Thursday, 21 September 2017

Star Ways

Poul Anderson's novel, The Peregrine, published over twenty years before Star Wars, was originally called Star Ways, an appropriate and  resonant title. Something else in this novel sounds familiar:

a spaceship captain sits on his bridge, waiting for his communications officer to contact the planet around which they are in orbit;

an exotically garbed figure speaks from the screen;

invited to the surface, the captain leaves his First Mate in command and descends with a few other officers.

Everything that was done in Star Trek had already been done better in "spaceship stories" by Poul Anderson, James Blish and other authors of prose sf.

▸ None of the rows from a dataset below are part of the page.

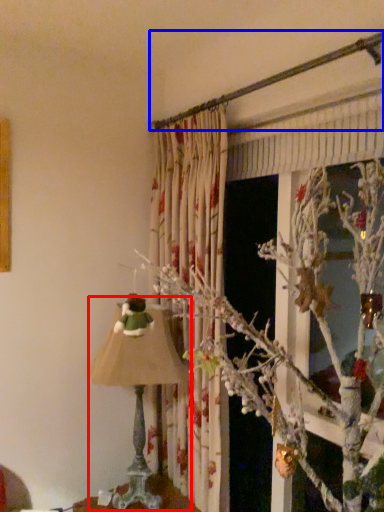 Question: Which point is further to the camera, lamp (highlighted by a red box) or branch (highlighted by a blue box)?

Choices:
 (A) lamp
 (B) branch

Answer: (A) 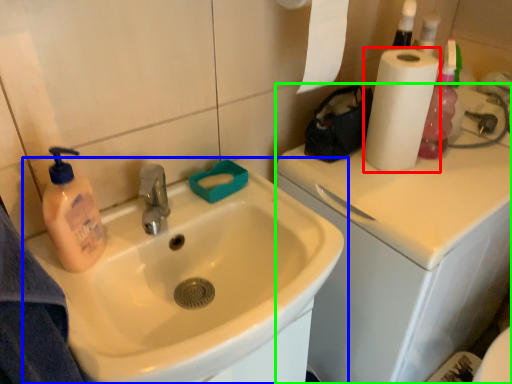 Question: Which object is the closest to the paper towel (highlighted by a red box)? Choose among these: sink (highlighted by a blue box) or counter top (highlighted by a green box).

Choices:
 (A) sink
 (B) counter top

Answer: (B) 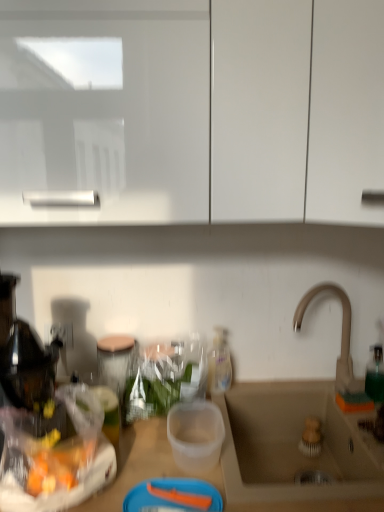 Question: Is beige ceramic sink at lower right far away from white glossy cabinet at upper center?

Choices:
 (A) yes
 (B) no

Answer: (B)

Question: Considering the relative positions of beige ceramic sink at lower right and white glossy cabinet at upper center in the image provided, is beige ceramic sink at lower right to the right of white glossy cabinet at upper center from the viewer's perspective?

Choices:
 (A) no
 (B) yes

Answer: (B)

Question: Can you confirm if beige ceramic sink at lower right is positioned to the left of white glossy cabinet at upper center?

Choices:
 (A) yes
 (B) no

Answer: (B)

Question: From the image's perspective, is beige ceramic sink at lower right located above white glossy cabinet at upper center?

Choices:
 (A) no
 (B) yes

Answer: (A)

Question: Does beige ceramic sink at lower right have a larger size compared to white glossy cabinet at upper center?

Choices:
 (A) no
 (B) yes

Answer: (A)

Question: In the image, is beige ceramic sink at lower right positioned in front of or behind satin nickel faucet at sink right?

Choices:
 (A) behind
 (B) front

Answer: (B)

Question: Is beige ceramic sink at lower right bigger or smaller than satin nickel faucet at sink right?

Choices:
 (A) small
 (B) big

Answer: (B)

Question: In terms of height, does beige ceramic sink at lower right look taller or shorter compared to satin nickel faucet at sink right?

Choices:
 (A) tall
 (B) short

Answer: (B)

Question: From the image's perspective, is beige ceramic sink at lower right located above or below satin nickel faucet at sink right?

Choices:
 (A) above
 (B) below

Answer: (B)

Question: Is beige ceramic sink at lower right in front of or behind translucent plastic bottle at center in the image?

Choices:
 (A) front
 (B) behind

Answer: (A)

Question: Is beige ceramic sink at lower right inside the boundaries of translucent plastic bottle at center, or outside?

Choices:
 (A) inside
 (B) outside

Answer: (B)

Question: Based on their positions, is beige ceramic sink at lower right located to the left or right of translucent plastic bottle at center?

Choices:
 (A) left
 (B) right

Answer: (B)

Question: From the image's perspective, is beige ceramic sink at lower right above or below translucent plastic bottle at center?

Choices:
 (A) below
 (B) above

Answer: (A)

Question: Considering the positions of translucent plastic bottle at center and beige ceramic sink at lower right in the image, is translucent plastic bottle at center taller or shorter than beige ceramic sink at lower right?

Choices:
 (A) short
 (B) tall

Answer: (B)

Question: In the image, is translucent plastic bottle at center positioned in front of or behind beige ceramic sink at lower right?

Choices:
 (A) front
 (B) behind

Answer: (B) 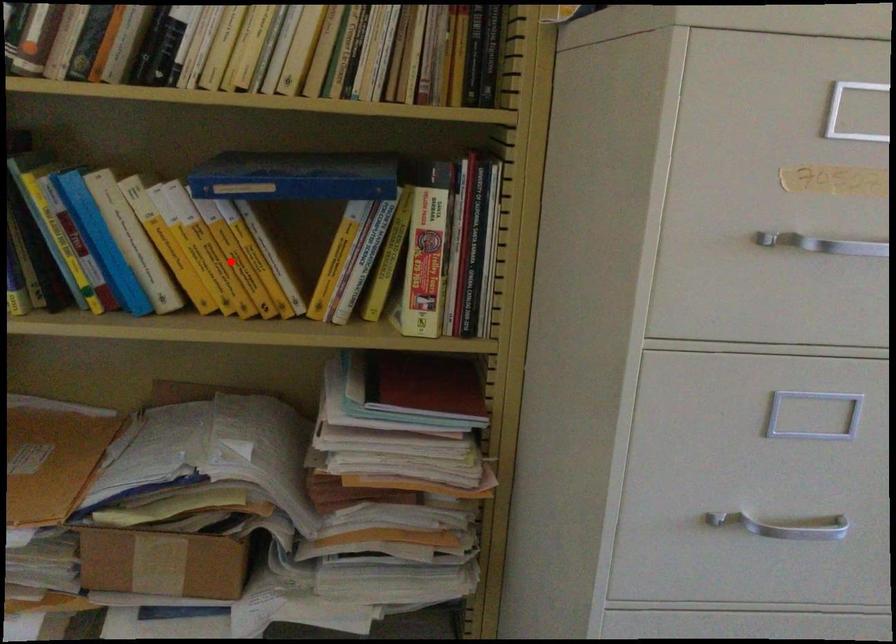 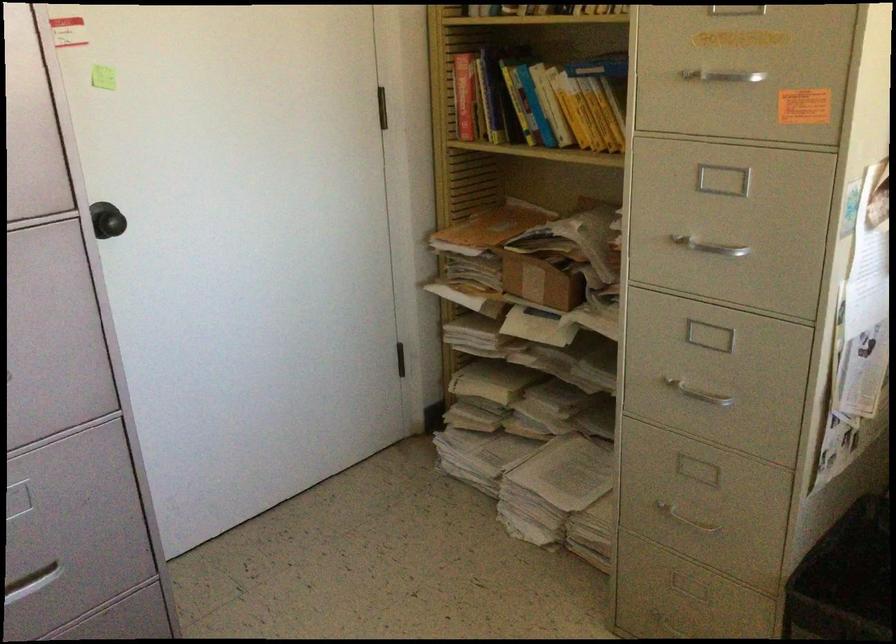 In the second image, find the point that corresponds to the highlighted location in the first image.

(590, 114) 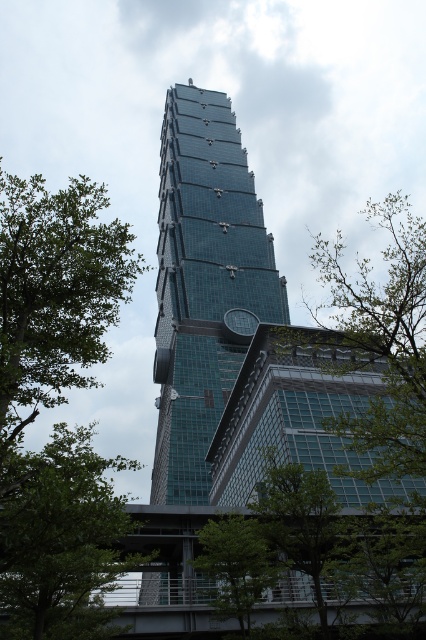 You are standing at the center of the image. Which direction should you move to get closer to the green leafy tree at left?

The green leafy tree at left is located at point 0.456 on the x axis and 0.131 on the y axis. Since you are at the center, you should move towards the left direction to get closer to the green leafy tree at left.

You are standing at point (60, 540) in the image of the modern skyscraper. What can you see in that location?

At point (60, 540), there is a green leafy tree at lower left. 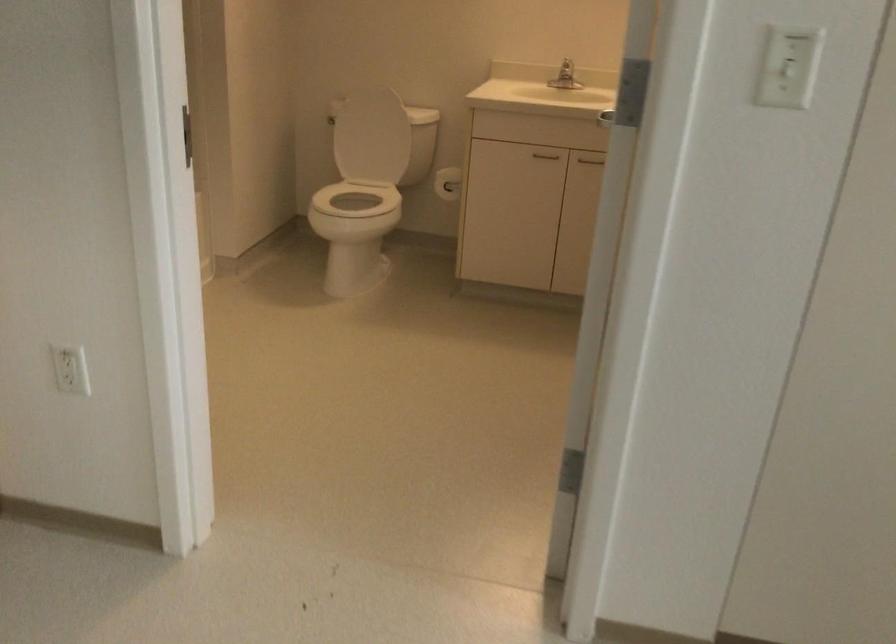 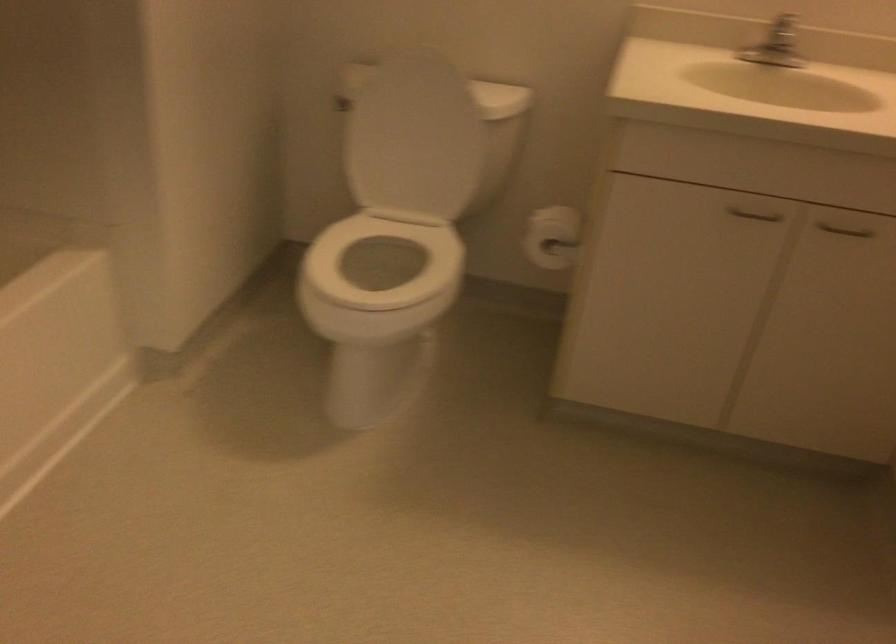 Where in the second image is the point corresponding to (572,80) from the first image?

(778, 55) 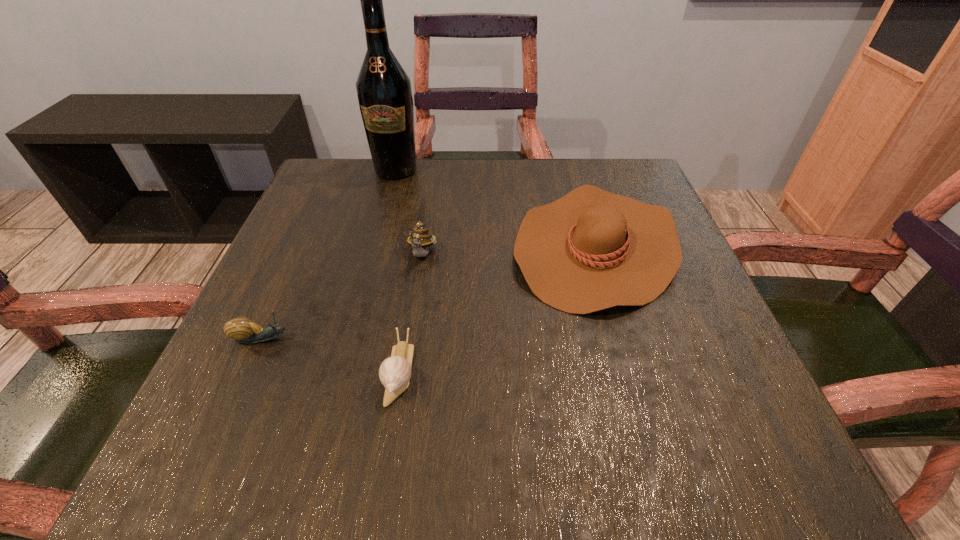 This screenshot has width=960, height=540. What are the coordinates of `vacant area situated 0.400m on the front-facing side of the leftmost object` in the screenshot? It's located at (539, 339).

Locate an element on the screen. The height and width of the screenshot is (540, 960). wine bottle present at the far edge is located at coordinates (384, 92).

Identify the location of cowboy hat at the far edge. (590, 250).

Locate an element on the screen. This screenshot has height=540, width=960. wine bottle located in the left edge section of the desktop is located at coordinates (384, 92).

Locate an element on the screen. Image resolution: width=960 pixels, height=540 pixels. escargot that is at the left edge is located at coordinates (243, 330).

Locate an element on the screen. object at the right edge is located at coordinates (590, 250).

Locate an element on the screen. object located in the far left corner section of the desktop is located at coordinates (384, 92).

Locate an element on the screen. object located at the far right corner is located at coordinates (590, 250).

In the image, there is a desktop. Identify the location of vacant space at the far edge. The height and width of the screenshot is (540, 960). (447, 201).

The image size is (960, 540). In order to click on vacant space at the near edge of the desktop in this screenshot , I will do `click(328, 433)`. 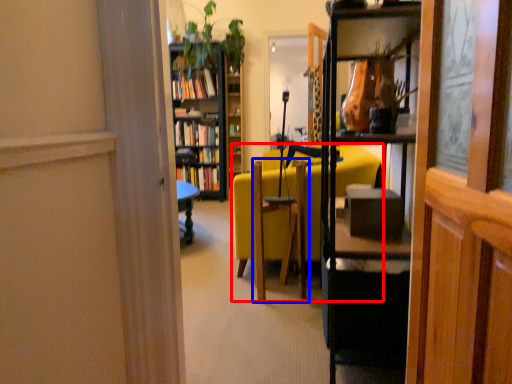 Question: Which object is closer to the camera taking this photo, chair (highlighted by a red box) or swivel chair (highlighted by a blue box)?

Choices:
 (A) chair
 (B) swivel chair

Answer: (B) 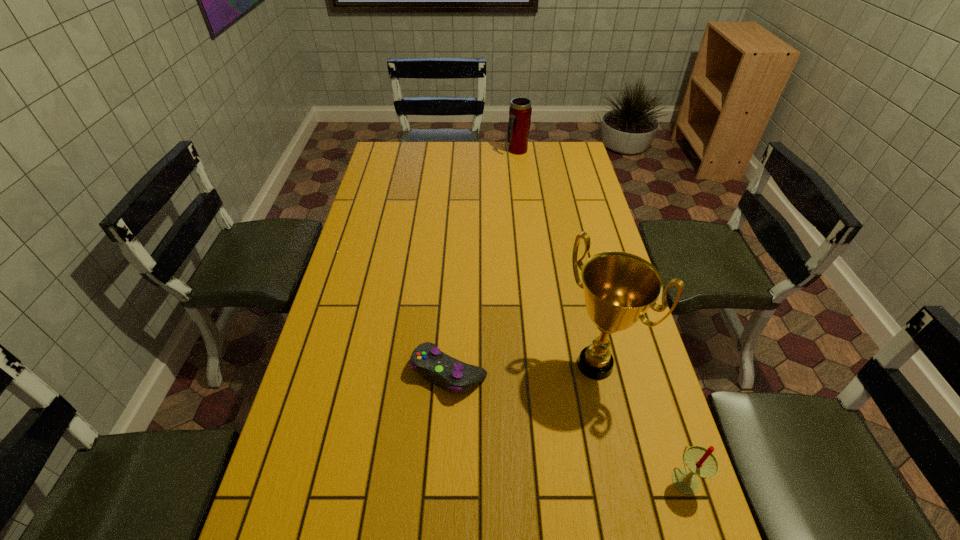 Locate an element on the screen. Image resolution: width=960 pixels, height=540 pixels. the leftmost object is located at coordinates (446, 372).

You are a GUI agent. You are given a task and a screenshot of the screen. Output one action in this format:
    pyautogui.click(x=<x>, y=<y>)
    Task: Click on the shortest object
    The width and height of the screenshot is (960, 540).
    Given the screenshot: What is the action you would take?
    pyautogui.click(x=446, y=372)

You are a GUI agent. You are given a task and a screenshot of the screen. Output one action in this format:
    pyautogui.click(x=<x>, y=<y>)
    Task: Click on the rightmost object
    
    Given the screenshot: What is the action you would take?
    [701, 462]

The height and width of the screenshot is (540, 960). I want to click on candle, so click(x=701, y=462).

At what (x,y) coordinates should I click in order to perform the action: click on the farthest object. Please return your answer as a coordinate pair (x, y). Looking at the image, I should click on (520, 111).

At what (x,y) coordinates should I click in order to perform the action: click on the third shortest object. Please return your answer as a coordinate pair (x, y). Image resolution: width=960 pixels, height=540 pixels. Looking at the image, I should click on (520, 111).

Where is `the tallest object`? This screenshot has height=540, width=960. the tallest object is located at coordinates (619, 287).

Find the location of `vacant space located 0.310m on the right of the shortest object`. vacant space located 0.310m on the right of the shortest object is located at coordinates (605, 372).

You are a GUI agent. You are given a task and a screenshot of the screen. Output one action in this format:
    pyautogui.click(x=<x>, y=<y>)
    Task: Click on the vacant point located on the back of the candle
    This screenshot has height=540, width=960.
    Given the screenshot: What is the action you would take?
    pyautogui.click(x=638, y=333)

Locate an element on the screen. vacant position located 0.110m on the side with the handle of the thermos bottle is located at coordinates (521, 171). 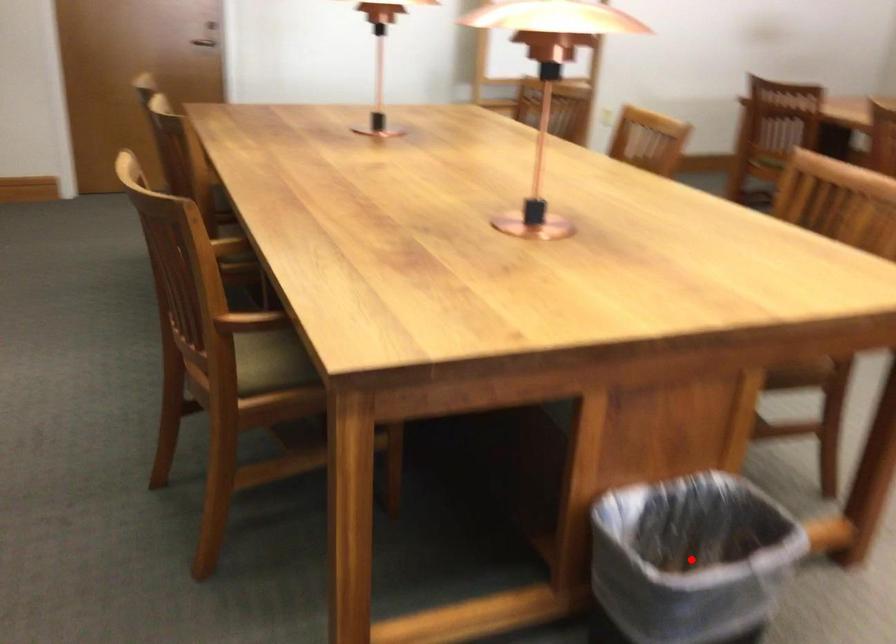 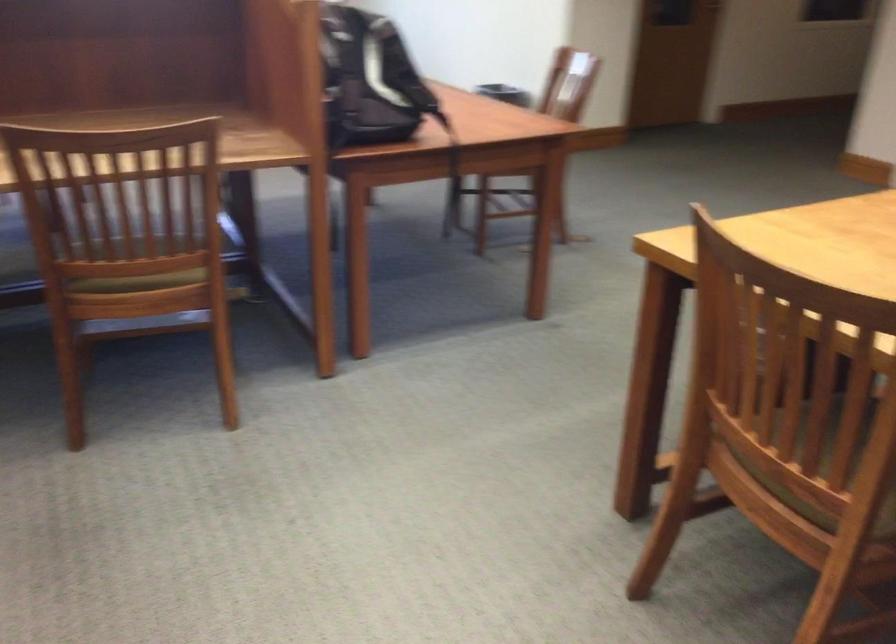 Question: I am providing you with two images of the same scene from different viewpoints. A red point is marked on the first image. Is the red point's position out of view in image 2?

Choices:
 (A) Yes
 (B) No

Answer: (A) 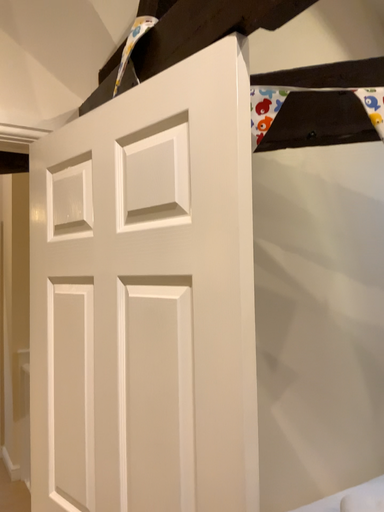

The Peregrine is the name of this particular Nomad ship. Thus, this title is the equivalent of calling a Star Trek episode The Enterprise. Somewhere else on the blog, I have already compared the main theme of The Peregrine to a particular Star Trek episode and another comparison of this novel with that TV series is here.

3 comments:

Sean M. Brooks said...

Kaor, Paul!

I thought of STAR TREK and Captain Kirk as well! One reason I am NOT a fan of either STAR TREK or the STAR WARS movies is because of how thin, shallow, and superficial they are compared to the WRITTEN works of the masters of science fiction. Reading the works of Anderson, Asimov, Bradbury, Clarke, Heinlein, Norton, etc., as a boy spoiled TV and movie SF for me.

Sean

S.M. Stirling said...

Those series are memorable mainly because they finally -started- to catch up in visual terms with the written SF.

Sean M. Brooks said...

Dear Mr. Stirling,

I have to respectfully disagree. Even in "visual terms," TV and movie SF largely disappointed me. Everything from the "unreal" looking clothes and uniforms worn by the humans to the ridiculous fake looking aliens made it plain to me how far they fell BELOW the standards set by the masters I listed.